Susan looked around. No one disagreed with the professor. In fact, she thought, the room was filled with a certain revival-tent kind of
Praise Jesus!
passion.
“Timothy is our responsibility,” the professor said. “Like it or not.” He put these last words at Susan like daggers.
“Just as he has been there for us, we have to be there for him,” the professor added firmly. “That is what coming to Redeemer One is all about. This is where we are safe with our problems, where we support each other. So, tonight, I think Redeemer One and what it means for all of us goes well beyond the walls of this room.”
“Damn straight,” said Sandy the corporate lawyer. “Well put.” The professor took a deep breath, paused to adjust his eyeglasses, and licked his lips. “If he comes out of this alive, then we must figure out how to protect him.”
This was greeted with nodding heads.
“We have some resources,” the professor added.
“Resources?” Susan blurted.
“Yes,” he replied, turning abruptly toward her and pointing directly at her. “You, for one.”
Susan did not know how to answer. Sandy rose to her feet and interjected rapidly: “Either you are a part of this gathering or you are not. What happens here is recovery. What happens out there … ,” she waved toward the door, “… is not. It seems to me that you need to make up your mind. Are you an addict or an ex-addict?”
Susan hesitated.
“Do you want to ever come back here again?” Sandy asked.
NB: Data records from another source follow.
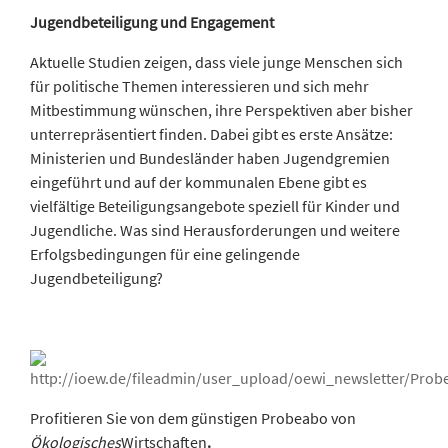
Jugendbeteiligung und Engagement
Aktuelle Studien zeigen, dass viele junge Menschen sich
für politische Themen interessieren und sich mehr
Mitbestimmung wünschen, ihre Perspektiven aber bisher
unterrepräsentiert finden. Dabei gibt es erste Ansätze:
Ministerien und Bundesländer haben Jugendgremien
eingeführt und auf der kommunalen Ebene gibt es
vielfältige Beteiligungsangebote speziell für Kinder und
Jugendliche. Was sind Herausforderungen und weitere
Erfolgsbedingungen für eine gelingende
Jugendbeteiligung?
Profitieren Sie von dem günstigen Probeabo von
Ökologisches
Wirtschaften
.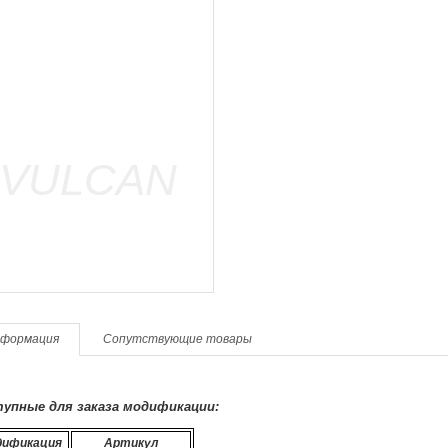
формация
Сопутствующие товары
упные для заказа модификации:
дификация
Артикул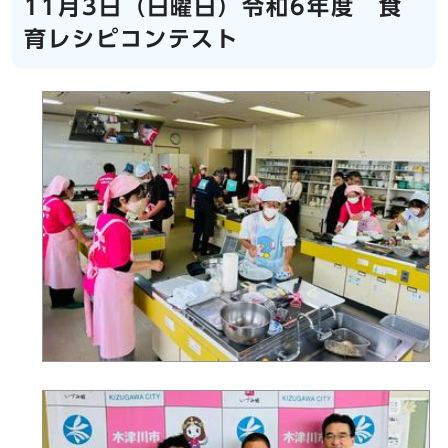
11月3日（日曜日）令和6年度 食
育レシピコンテスト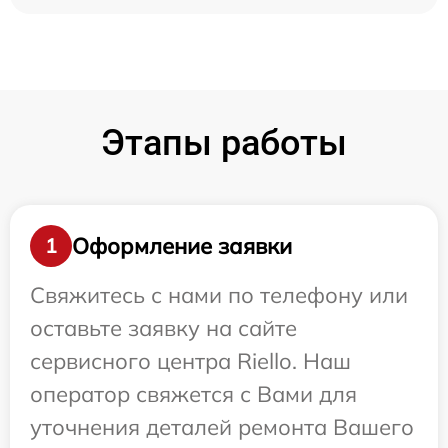
Этапы работы
Оформление заявки
1
Свяжитесь с нами по телефону или
оставьте заявку на сайте
сервисного центра Riello. Наш
оператор свяжется с Вами для
уточнения деталей ремонта Вашего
Susan’s mind churned. She had not considered this question.
Fred the engineer rose to his feet, standing shoulder to shoulder with the professor, reaching over and taking Sandy by the hand. “For starters,” he said, wry grin on his face, “I think we can all agree on one thing …” He slowed his delivery, staring hard at each member of the gathering before looking for a long time at Susan Terry. “If someone—like a policeman—were to ask, I think we’d all say that Timothy was here with us tonight.”